Long story short, someone fraudulently ported out my phone number to another carrier, then went to access my PayPal account and reset most of my banking passwords that required 2 Factor Authentication (2FA) using a mobile device.
Luckily, I was quick-ish to react and moved all my funds out of my bank accounts and also change the mobile phone number associated with the bank account. However, they were able to breach into my PayPal account and reset the password first, then by looking at my accounts joined to my PayPal work out which banks I was with.
They are quick, at about 2:30PM on Friday received a port out notification, by 2:45PM my PayPal was compromised by 3:00PM they tried to reset my banking passwords.
I have messaged Optus Chat (from within my account) and was advised they could not do much about it, and a "Port Reversal" was required to be submitted which is fine. I hastily went to an Optus store to get this actioned to find out that it takes 2x business days to action, being a Friday afternoon it would be at least Tuesday before anything would happen.
I have also submitted this case to the TIO, IDCARE and have a signed Statutory Declaration which has been submitted to Optus identity fraud team. What I do find hillarious, is in their automated response it advises this could take 2~4 weeks to action!
I don't know what the Telcos are doing to stop these types of scams from happening, but I can imagine if someone was not quick enough to react to the port-out SMS their security, bank accounts would be heavily compromised. If you look on these very forums, there's also someone asking what their account number is and posted up their entire name, DOB and mobile number.. If these are the only bits of information required to port out a number, then there's some serious lack of conduct and gross negligence by all the Telcos combined.
So rant over, what are my options? Wait out 4 days to get part of my life back on track OR wait what the TIO has to say?
I am sorry that you are going through this.
Telcos have to confirm to the ACMA industry code and rules for number portability - this is what sets the requirements for porting.
2 factor authentication using sms is not the best (my bank actually sent me a physical keyfob to geenerate a one time code to log in).
By submitting the required documentation and requesting a port reversal there is not much else you can do from a telco point of view.
Change your password to your email, paypal, bank etc (on a different computer)
You can also setup 2 factor auth using an app on your phone such as Google Authenticator - does not use sms at all - jsut an electronic version of what I have for my bank.
Ouch. I completely agree that the Telco (not just Optus) response to this illegal activity is well below par. In theory they face costs and liability too so its surprising they don't take it more seriously. At the very least there should be a direct support line dedicated to get an informed responce. I also think that all ports should be subject to at least a 48 hour delay. They can take weeks anyway so making the first the 'customer' hears about this just 15 minutes before completion is a recipe for disaster.
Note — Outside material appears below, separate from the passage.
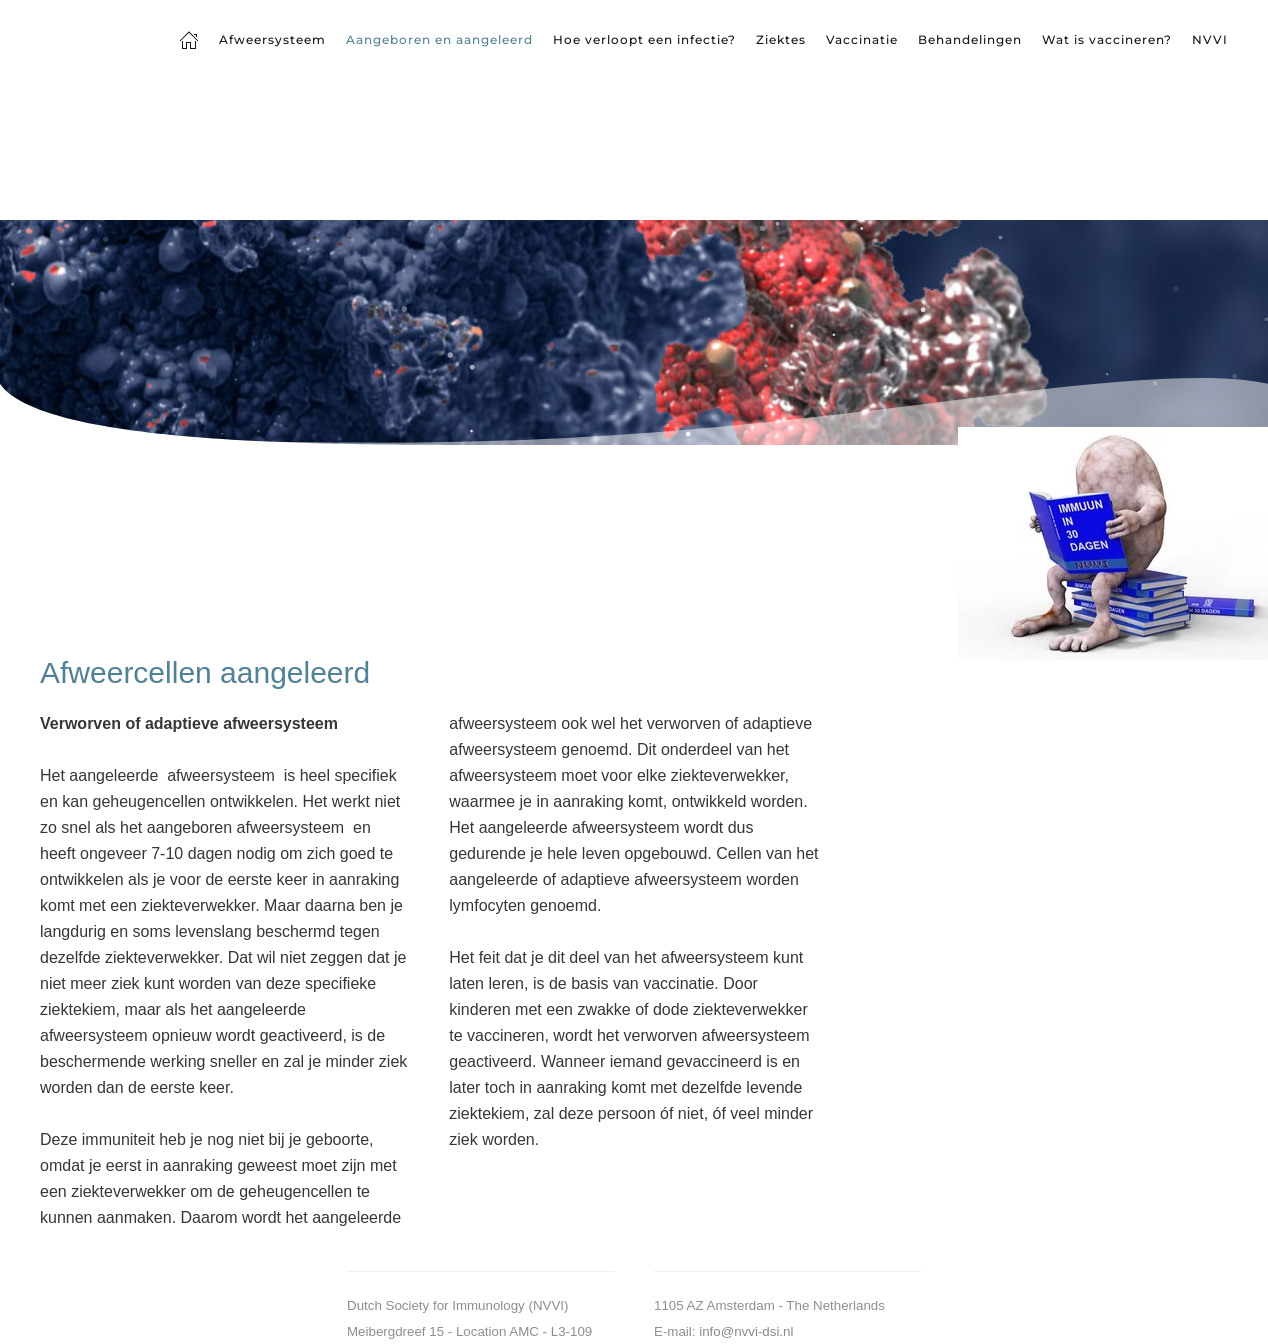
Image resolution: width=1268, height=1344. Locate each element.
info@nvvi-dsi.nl (746, 1331)
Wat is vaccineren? (1107, 39)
In fairness though once the number has ported, Optus has much less control over what happens to that number. Also requests here online for Name DOB etc. are only asked for over PMs however OPtus also routinely sends out communications SMS, phone calls etc. that also directly request this information before they proceed with the call they made - very bad practice to educate your customers that sometimes giving this information is acceptable.
I use 2FA but it does have its limits as @Paddylee (great advice) says. A very good recomendation to use an App on your phone (Google Authenticator or Microsoft Authenticator etc.) that can add various realtime codes from many sites. Not infallible but does stop this port out scam working.
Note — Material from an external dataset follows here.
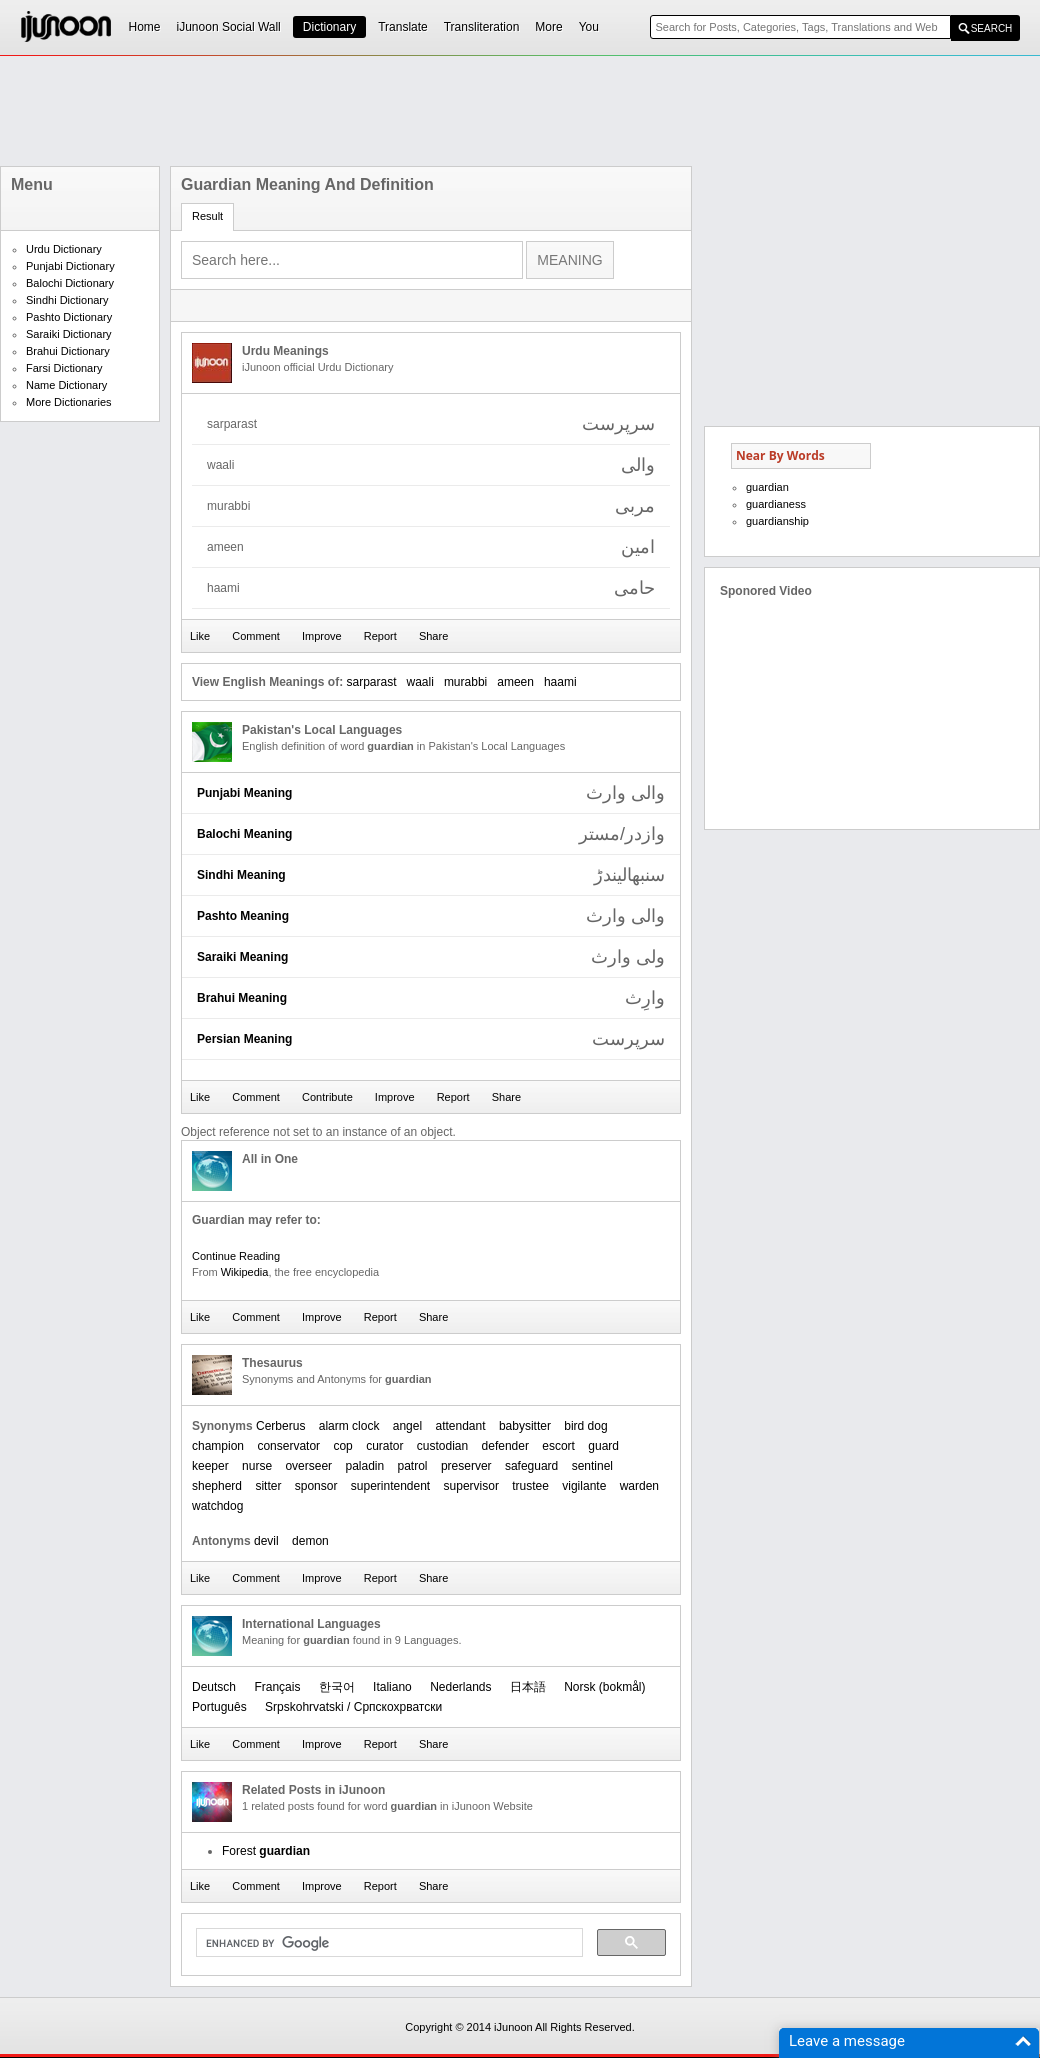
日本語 (528, 1687)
Personally having been this compromised I would just get a new phone number. Optus should be able to give you a SIM and link it to your account etc. Although if you've 'ported out' then presumably you can just set up a brand new account right now. Just confirm they'll close off the other account with no fees etc. Not sure if that's possible but an option.
Otherwise maybe grab a prepaid SIM for the next month and all you can do is wait.
BTW The TIO is primarily interested in if contractual obligations have been met (and in this case I suspect they have).
Oh my, @HaveBeen. I can certainly see where you're frustrations come from, sounds like you were quite on the balls with changing your passwords and identifying what had gone wrong.
As Peter has mentioned, once a number has been ported to another provider, we don't have as much control as what we would like however I can appreciate that 2 business days is quite a while when you're waiting for your number to be returned to the right provider. With regards to the Fraud team, I'm not under the impression that it will take 2-4 weeks, my understanding is it is way sooner than that, however I'll need to check that for you.
I can understand why you've gone to the TIO for assistance in this case, really sounds like you haven't had much luck in the last few days and I'm terribly sorry for the experience as a whole.
If you'd like us to take a further look into this for you, please don't hesitate to send through a private message confirming some details, we'd be happy to take a look.
Once again, apologies for the experience.